The bare minimum is, of course, in proving the accuracy of the system. This evidence exists and the findings are encouraging, but accuracy is an insufficient metric. The coming challenge in the AI community is to provide evidence regarding the impact on actual clinical outcomes.
For example, we need to begin evaluating whether AI systems can significantly affect diagnostic turnaround times, emergency room (ER) callbacks, ER/inpatient stays, and so on. On the clinical level, an important consideration will be whether AI can increase sensitivity without a significantly negative effect on specificity and overdiagnosis.
The next phase would be a demonstration of the ROI benefits of AI adoption. We foresee a process similar to the ROI research that paved the way for PACS adoption. Going forward, perhaps we should also pursue some form of long-term prospective monitoring of AI's benefits, as has been done with other medical technologies. This would confirm earlier findings and determine venues for further improvement. The first companies that can publish such conclusive research will probably be the first ones to reap the benefits of their solutions' adoption as a standard of care.
A new standard of care
The challenge of integrating AI into the standard-of-care framework is not an easy one -- but with medical facilities, AI developers, PACS and EHR vendors, radiology leaders, and governmental authorities working together, very soon patients and medical centers across the healthcare spectrum will be able to benefit from the extraordinary clinical benefits that AI has to offer.
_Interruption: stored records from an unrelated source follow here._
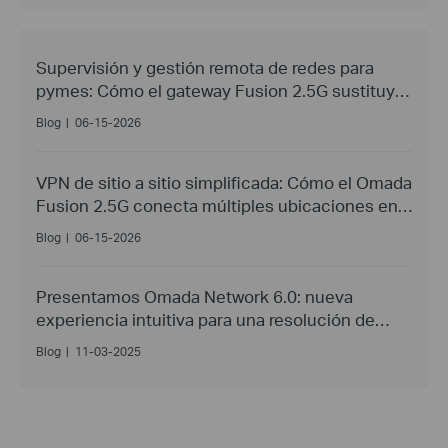
Supervisión y gestión remota de redes para
pymes: Cómo el gateway Fusion 2.5G sustituye
las visitas presenciales.
Blog
|
06-15-2026
VPN de sitio a sitio simplificada: Cómo el Omada
Fusion 2.5G conecta múltiples ubicaciones en
minutos
Blog
|
06-15-2026
Presentamos Omada Network 6.0: nueva
experiencia intuitiva para una resolución de
problemas más rápida y un funcionamiento y
Blog
|
11-03-2025
mantenimiento precisos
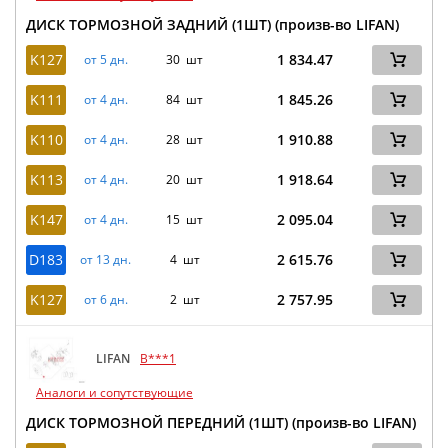
ДИСК ТОРМОЗНОЙ ЗАДНИЙ (1ШТ) (произв-во LIFAN)
K127
1 834.47
от 5 дн.
30 шт
K111
1 845.26
от 4 дн.
84 шт
K110
1 910.88
от 4 дн.
28 шт
K113
1 918.64
от 4 дн.
20 шт
K147
2 095.04
от 4 дн.
15 шт
D183
2 615.76
от 13 дн.
4 шт
K127
2 757.95
от 6 дн.
2 шт
LIFAN
B***1
Аналоги и сопутствующие
ДИСК ТОРМОЗНОЙ ПЕРЕДНИЙ (1ШТ) (произв-во LIFAN)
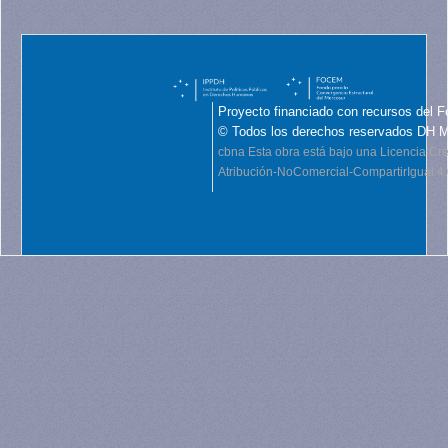
Proyecto financiado con recursos del F
© Todos los derechos reservados DH 
cbna
Esta obra está bajo una Licencia C
Atribución-NoComercial-CompartirIgual 4.0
Elad Walach is the co-founder and CEO of Aidoc, a healthcare AI start-up focused on using deep learning to relieve the bottleneck in medical image diagnosis. Walach began his career in the elite Israeli Defense Forces' Talpiot technology program. He served as a researcher in the Israeli Air Force's algorithmic division, where he raised through the ranks, reaching the position of algorithmic research leader. He led several teams focused on machine-learning and computer-vision projects from inception to execution. Walach holds a Bachelor of Science in mathematics and physics from the Hebrew University of Jerusalem and a Master of Science in computer science with a focus on deep learning from Tel Aviv University.
Dr. Carl Aschkenasi graduated from Harvard Medical School, where he was honored with a Howard Hughes research fellowship. He completed his radiology residency at the Mallinckrodt Institute of Radiology in St. Louis. As a radiologist certified by the American Board of Radiology, he worked for two years performing general radiology in a hospital-based private practice in St. Louis, before moving to Israel in 2010 with his family. In Israel, Aschkenasi has been principally employed as a senior consultant radiologist at Teleradiology Solutions, which provides remote radiology services to numerous hospitals in 18 states and to underserved medical centers around the world. He has worked as a consultant for Aidoc for the past two years, and he believes AI applications in radiology will translate into more efficient and safer patient care.
The comments and observations expressed are those of the authors and do not necessarily reflect the opinions of AuntMinnie.com.